Onboard the Helicarrier, we are introduced to PaleFace MindReader, an mind reader, who introduces herself by reading Fury’s mind.
“Did she know him?”
“No. She’s a mind reader.”
The Helicarrier set is quite a nice one. Yes, it’s a leftover from whatever submarine flick was released that year, but it has excellent set dressing and depth of field or whatever that sort of thing is called. And having background chatter, PA announcements, lots of extras moving around, so on and so forth, is also good for setting up verisimilitude. I mostly just like the fact that it’s not 110% CGI.
Notice the depth of the set on that second image: the heroes have already gone through one set of airlocks, the current space they’re standing in, and then the Contessa in the background is opening up the elevator, which they enter on camera in a single tracking shot. That’s cool!(Fury is grinning because he can’t hear the No Smoking sign over the sound of how awesome he is)
So Nick Fury, un-retired badass, gets straight to the butting of heads with his supercilious, obstructive, and petty supervisor. We know this guy is obstructive and petty because he tells Fury to put out that cigar.

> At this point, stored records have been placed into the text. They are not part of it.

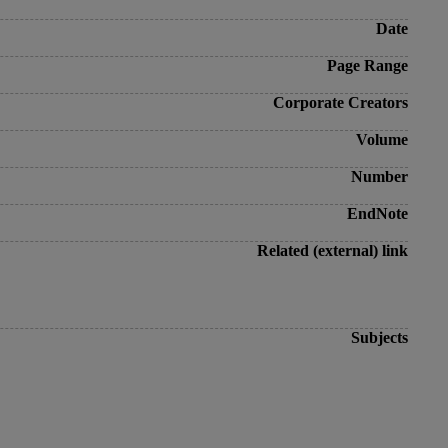
Date
Page Range
Corporate Creators
Volume
Number
EndNote
Related (external) link
Subjects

“He shouldn’t be smoking! Breaking the rules is when you do good to break the rules. He is not a hero. That is an anti-hero….no matter how many people like him.”
“Nicotine is addictive.”
“That is not an excuse.”
“Look, he has to have the cigar when he says those lines, because they’d sound stupider if he didn’t have it.”
“I bet it helps him keep a straight face!”
The standard debriefing/cool toys scene follows:
“James Bond! He is M…? Q, no, he’s Q.”
As does a quick one that spoke deeply to my ex-payroll preparer heart:
“Heh, heh, heh, did you get that? It’s his W4. They’re trying to get him to sign his W4.”
“And he should!”
We are also introduced to the Life Model Decoys, a concept which plays quite an important part in the comics and also (HINT HINT FORESHADOWIIIIIING HINT) in this very movie. We also get a pretty cool line: “I don’t know whether to congratulate you or put a stake in its heart.”
Meanwhile, The Rookie is asking leading questions so the senior agents can explain the plot to him. The scene is a bit on the nose, but it serves its purpose to a) provide exposition for the audience, b) make it clear that the senior agents know what they’re talking about….so it really isn’t Rookie’s fault he’s a bit gormless.
“This guy…is he gonna be a crook?”
“He looks like a crook.”
“He’s a rookie. That’s why they have him chasing the W4s around.”
“Well then why doesn’t he know this stuff? This is important history.”
“Because he’s a rookie!”
“He’s an agent, isn’t he?”
“He just graduated from spy school! He’s not supposed to know anything!…heh heh heh, did you get that, spy school? High school? Heh heh. That was funny.”
To be continued later on account of my notebook went missing.